### Stored items from a collection
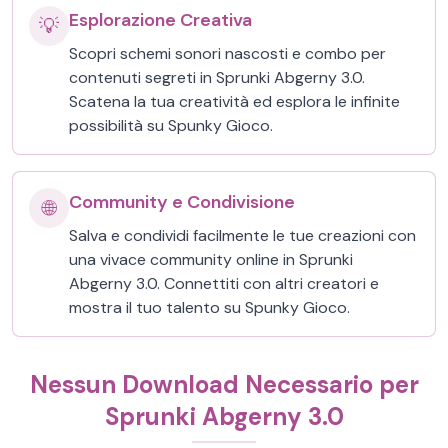
Esplorazione Creativa
💡
Scopri schemi sonori nascosti e combo per
contenuti segreti in Sprunki Abgerny 3.0.
Scatena la tua creatività ed esplora le infinite
possibilità su Spunky Gioco.
Community e Condivisione
🌐
Salva e condividi facilmente le tue creazioni con
una vivace community online in Sprunki
Abgerny 3.0. Connettiti con altri creatori e
mostra il tuo talento su Spunky Gioco.
Nessun Download Necessario per
Sprunki Abgerny 3.0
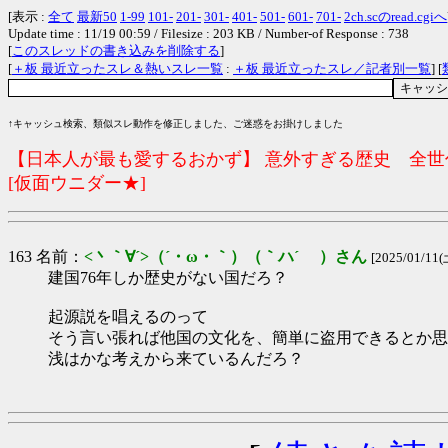
[表示 :
全て
最新50
1-99
101-
201-
301-
401-
501-
601-
701-
2ch.scのread.cgiへ
Update time : 11/19 00:59 / Filesize : 203 KB / Number-of Response : 738
[
このスレッドの書き込みを削除する
]
[
＋板 最近立ったスレ＆熱いスレ一覧
:
＋板 最近立ったスレ／記者別一覧
] [
↑キャッシュ検索、類似スレ動作を修正しました、ご迷惑をお掛けしました
【日本人が最も愛するおかず】 意外すぎる歴史 全世代
[仮面ウニダー★]
163 名前：
<丶｀∀´>（´・ω・｀）（｀ハ´ ）さん
[2025/01/11(
建国76年しか歴史がない国だろ？
起源説を唱えるのって
そう言い張れば他国の文化を、簡単に盗用できるとか思
浅はかな考えから来ているんだろ？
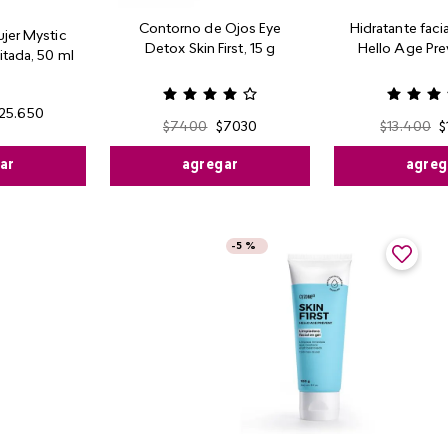
Contorno de Ojos Eye
Hidratante faci
jer Mystic
Detox Skin First, 15 g
Hello Age Pre
itada, 50 ml
25
.
650
$
7400
$
7030
$
13
.
400
$
ar
agregar
agreg
-
5 %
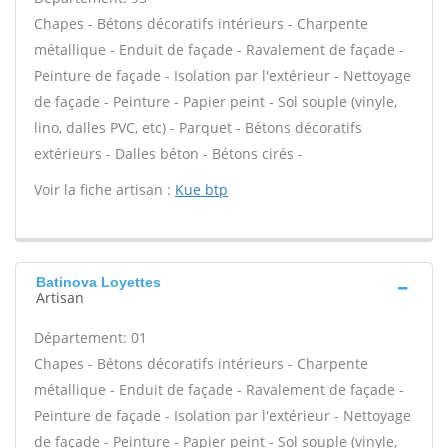
Chapes - Bétons décoratifs intérieurs - Charpente
métallique - Enduit de façade - Ravalement de façade -
Peinture de façade - Isolation par l'extérieur - Nettoyage
de façade - Peinture - Papier peint - Sol souple (vinyle,
lino, dalles PVC, etc) - Parquet - Bétons décoratifs
extérieurs - Dalles béton - Bétons cirés -
Voir la fiche artisan :
Kue btp
Batinova Loyettes
Artisan
Département: 01
Chapes - Bétons décoratifs intérieurs - Charpente
métallique - Enduit de façade - Ravalement de façade -
Peinture de façade - Isolation par l'extérieur - Nettoyage
de façade - Peinture - Papier peint - Sol souple (vinyle,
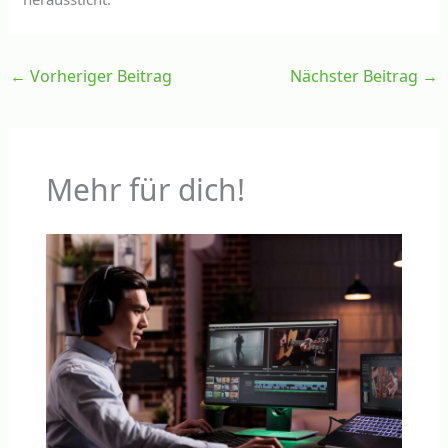
←
Vorheriger Beitrag
Nächster Beitrag
→
Mehr für dich!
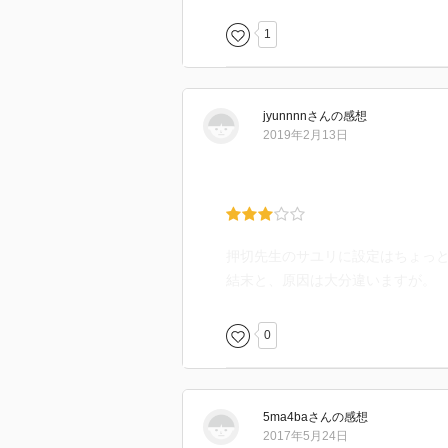
1
jyunnnn
さん
の感想
2019年2月13日
押切先生のサユリに設定はちょっ
結末と、原因は大分違いますが。
0
5ma4ba
さん
の感想
2017年5月24日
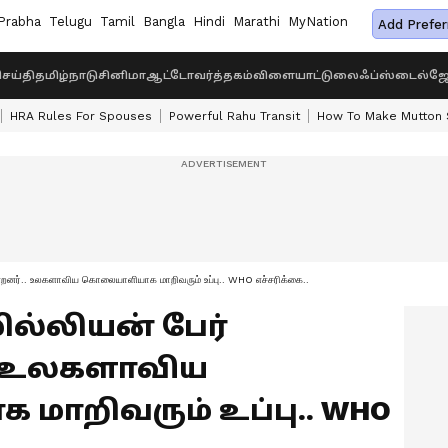
Prabha
Telugu
Tamil
Bangla
Hindi
Marathi
MyNation
Add Prefer
ெய்தி
தமிழ்நாடு
சினிமா
ஆட்டோ
வர்த்தகம்
விளையாட்டு
லைஃப்ஸ்டைல்
ஜோ
HRA Rules For Spouses
Powerful Rahu Transit
How To Make Mutton S
ின்றனர்.. உலகளாவிய கொலையாளியாக மாறிவரும் உப்பு.. WHO எச்சரிக்கை..
மில்லியன் பேர்
. உலகளாவிய
ாறிவரும் உப்பு.. WHO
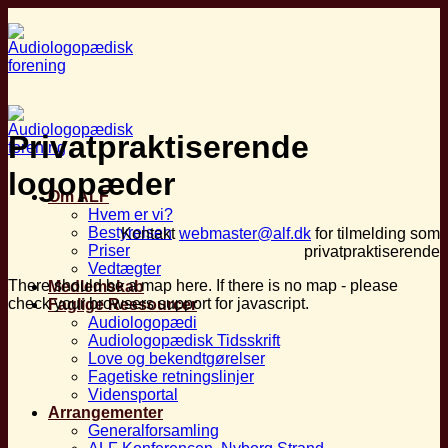
Fortsæt
til
indhold
Privatpraktiserende
logopæder
Om ALF
Hvem er vi?
Bestyrelsen
Kontakt
webmaster@alf.dk
for tilmelding som
Priser
privatpraktiserende
Vedtægter
There should be a map here. If there is no map - please
Medlemskab
check your browsers support for javascript.
Faglige Ressourcer
Audiologopædi
Audiologopædisk Tidsskrift
Love og bekendtgørelser
Fagetiske retningslinjer
Vidensportal
Arrangementer
Generalforsamling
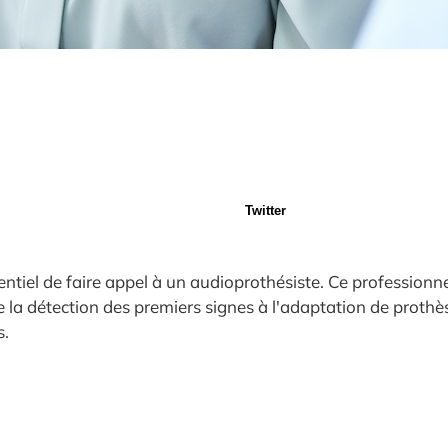
Twitter
sentiel de faire appel à un audioprothésiste. Ce professionn
De la détection des premiers signes à l'adaptation de proth
s.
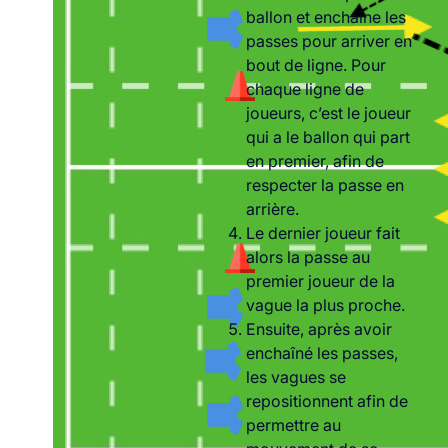
ballon et enchaîne les
passes pour arriver en
bout de ligne. Pour
chaque ligne de
joueurs, c’est le joueur
qui a le ballon qui part
en premier, afin de
respecter la passe en
arrière.
Le dernier joueur fait
alors la passe au
premier joueur de la
vague la plus proche.
Ensuite, après avoir
enchaîné les passes,
les vagues se
repositionnent afin de
permettre au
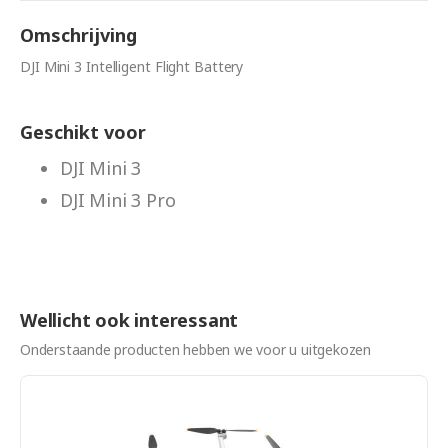
Omschrijving
DJI Mini 3 Intelligent Flight Battery
Geschikt voor
DJI Mini 3
DJI Mini 3 Pro
Wellicht ook interessant
Onderstaande producten hebben we voor u uitgekozen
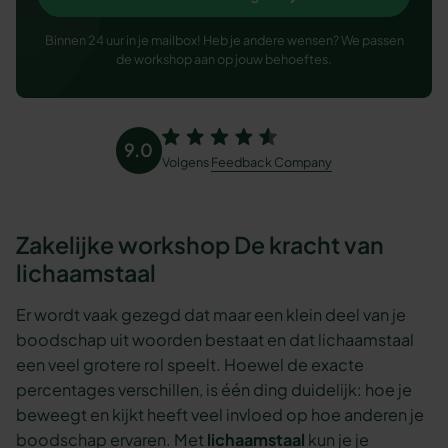
Binnen 24 uur in je mailbox! Heb je andere wensen? We passen
de workshop aan op jouw behoeftes.
9.0
Volgens
Feedback Company
Zakelijke workshop De kracht van
lichaamstaal
Er wordt vaak gezegd dat maar een klein deel van je
boodschap uit woorden bestaat en dat lichaamstaal
een veel grotere rol speelt. Hoewel de exacte
percentages verschillen, is één ding duidelijk: hoe je
beweegt en kijkt heeft veel invloed op hoe anderen je
boodschap ervaren. Met
lichaamstaal
kun je je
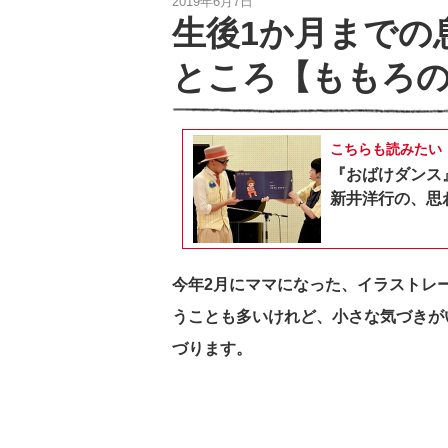
2019年6月7日
生後1か月までの
ところ【ももろの
こちらも読みたい
『おばけダンス
新井洋行の、思
今年2月にママになった、イラストレ
うことも多いけれど、小さな気づきが
づります。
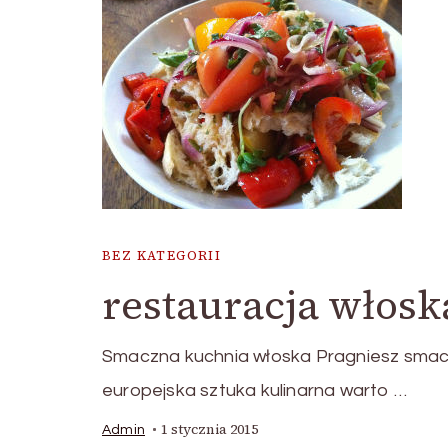
BEZ KATEGORII
restauracja włos
Smaczna kuchnia włoska Pragniesz smaczni
europejska sztuka kulinarna warto …
1 stycznia 2015
Admin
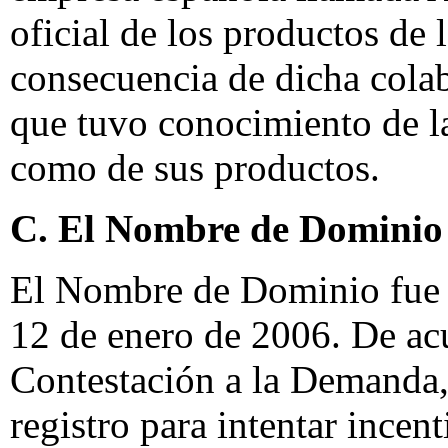
oficial de los productos d
consecuencia de dicha cola
que tuvo conocimiento de l
como de sus productos.
C. El Nombre de Dominio
El Nombre de Dominio fue 
12 de enero de 2006. De acu
Contestación a la Demanda
registro para intentar incen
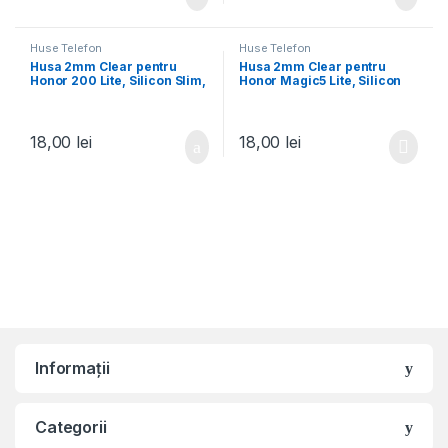
Huse Telefon
Huse Telefon
Husa 2mm Clear pentru
Husa 2mm Clear pentru
Honor 200 Lite, Silicon Slim,
Honor Magic5 Lite, Silicon
Transparenta
Slim, Transparenta
18,00
lei
18,00
lei
Informații
Categorii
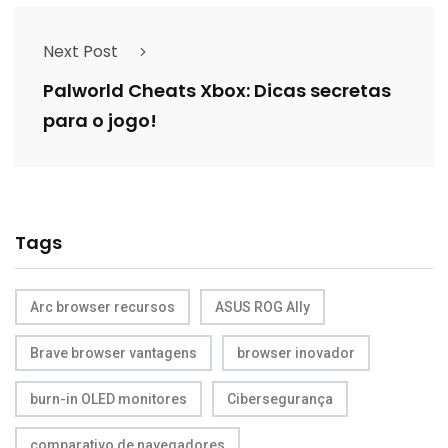
Next Post
Palworld Cheats Xbox: Dicas secretas
para o jogo!
Tags
Arc browser recursos
ASUS ROG Ally
Brave browser vantagens
browser inovador
burn-in OLED monitores
Cibersegurança
comparativo de navegadores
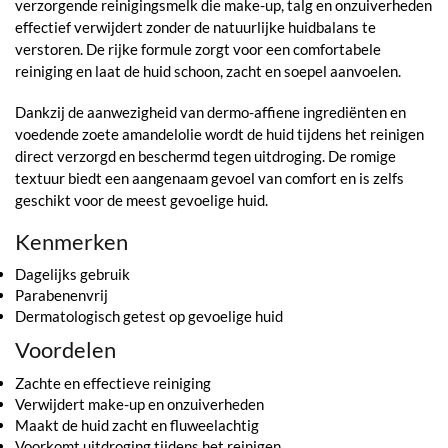
verzorgende reinigingsmelk die make-up, talg en onzuiverheden
effectief verwijdert zonder de natuurlijke huidbalans te
verstoren. De rijke formule zorgt voor een comfortabele
reiniging en laat de huid schoon, zacht en soepel aanvoelen.
Dankzij de aanwezigheid van dermo-affiene ingrediënten en
voedende zoete amandelolie wordt de huid tijdens het reinigen
direct verzorgd en beschermd tegen uitdroging. De romige
textuur biedt een aangenaam gevoel van comfort en is zelfs
geschikt voor de meest gevoelige huid.
Kenmerken
Dagelijks gebruik
Parabenenvrij
Dermatologisch getest op gevoelige huid
Voordelen
Zachte en effectieve reiniging
Verwijdert make-up en onzuiverheden
Maakt de huid zacht en fluweelachtig
Voorkomt uitdroging tijdens het reinigen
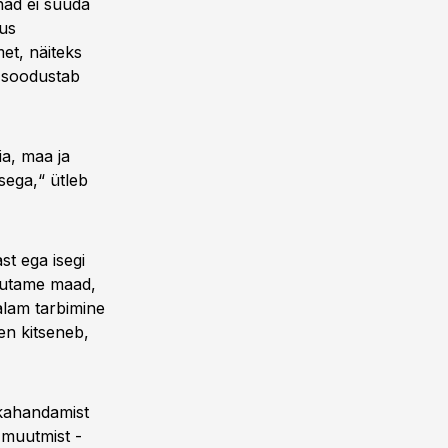
nad ei suuda
vus
met, näiteks
e soodustab
ia, maa ja
sega,“ ütleb
ast ega isegi
asutame maad,
dalam tarbimine
en kitseneb,
t kahandamist
 muutmist -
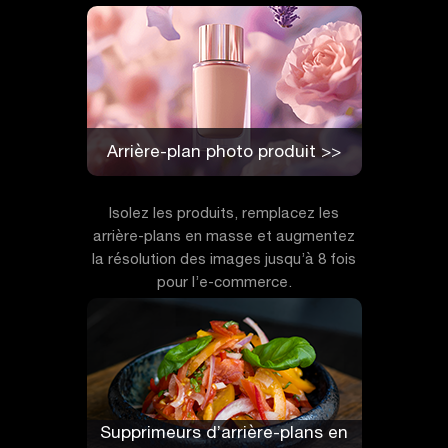
Arrière-plan photo produit >>
Isolez les produits, remplacez les
arrière-plans en masse et augmentez
la résolution des images jusqu’à 8 fois
pour l’e-commerce.
Supprimeurs d’arrière-plans en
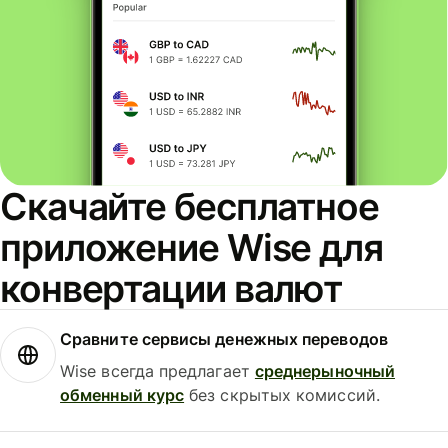
Скачайте бесплатное
приложение Wise для
конвертации валют
Сравните сервисы денежных переводов
Wise всегда предлагает
среднерыночный
обменный курс
без скрытых комиссий.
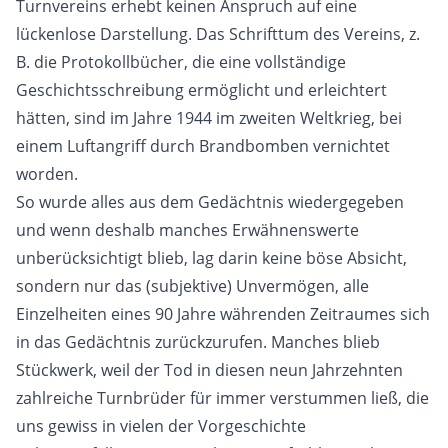
Turnvereins erhebt keinen Anspruch auf eine
lückenlose Darstellung. Das Schrifttum des Vereins, z.
B. die Protokollbücher, die eine vollständige
Geschichtsschreibung ermöglicht und erleichtert
hätten, sind im Jahre 1944 im zweiten Weltkrieg, bei
einem Luftangriff durch Brandbomben vernichtet
worden.
So wurde alles aus dem Gedächtnis wiedergegeben
und wenn deshalb manches Erwähnenswerte
unberücksichtigt blieb, lag darin keine böse Absicht,
sondern nur das (subjektive) Unvermögen, alle
Einzelheiten eines 90 Jahre währenden Zeitraumes sich
in das Gedächtnis zurückzurufen. Manches blieb
Stückwerk, weil der Tod in diesen neun Jahrzehnten
zahlreiche Turnbrüder für immer verstummen ließ, die
uns gewiss in vielen der Vorgeschichte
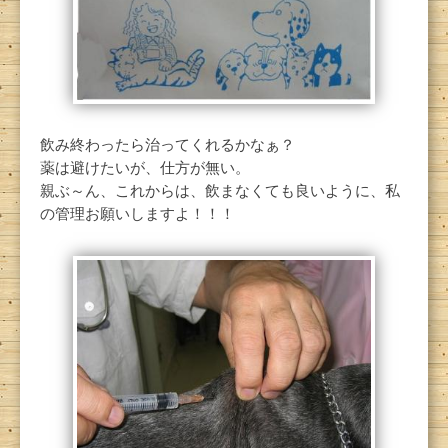
飲み終わったら治ってくれるかなぁ？
薬は避けたいが、仕方が無い。
親ぶ～ん、これからは、飲まなくても良いように、私
の管理お願いしますよ！！！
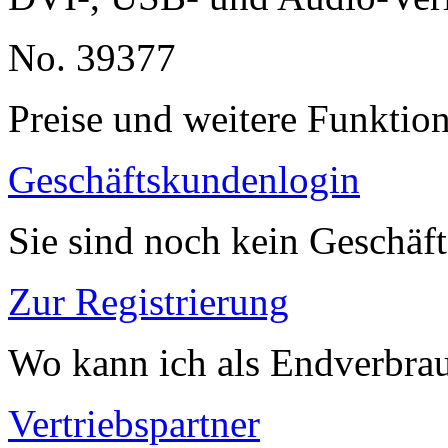
No. 39377
Preise und weitere Funktio
Geschäftskundenlogin
Sie sind noch kein Geschäf
Zur Registrierung
Wo kann ich als Endverbrau
Vertriebspartner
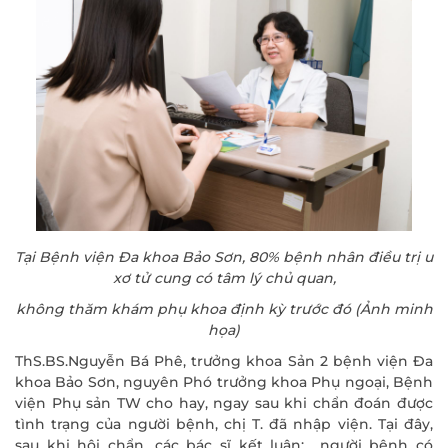
Tại Bệnh viện Đa khoa Bảo Sơn, 80% bệnh nhân điều trị u
xơ tử cung có tâm lý chủ quan,
không thăm khám phụ khoa định kỳ trước đó (Ảnh minh
họa)
ThS.BS.Nguyễn Bá Phê, trưởng khoa Sản 2 bệnh viện Đa
khoa Bảo Sơn, nguyên Phó trưởng khoa Phụ ngoại, Bệnh
viện Phụ sản TW cho hay, ngay sau khi chẩn đoán được
tình trạng của người bệnh, chị T. đã nhập viện. Tại đây,
sau khi hội chẩn, các bác sĩ kết luận: người bệnh có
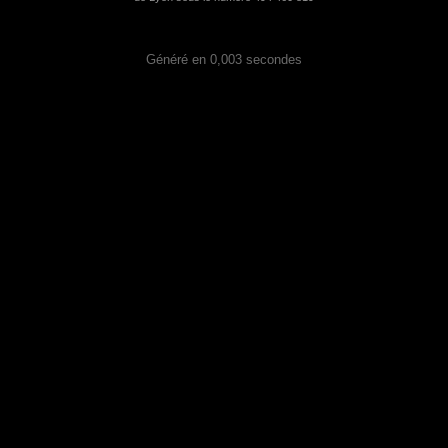
Généré en 0,003 secondes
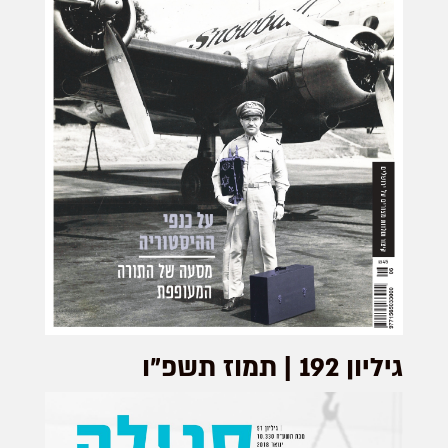
גיליון 192 | תמוז תשפ"ו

### WHAT TO DO
Nothing but lines that contain "workshop" should appear in the answer. Copy each from the records.

### RESULT OF THE EXERCISE
de workshop aan op jouw behoeftes.
Zakelijke workshop De kracht van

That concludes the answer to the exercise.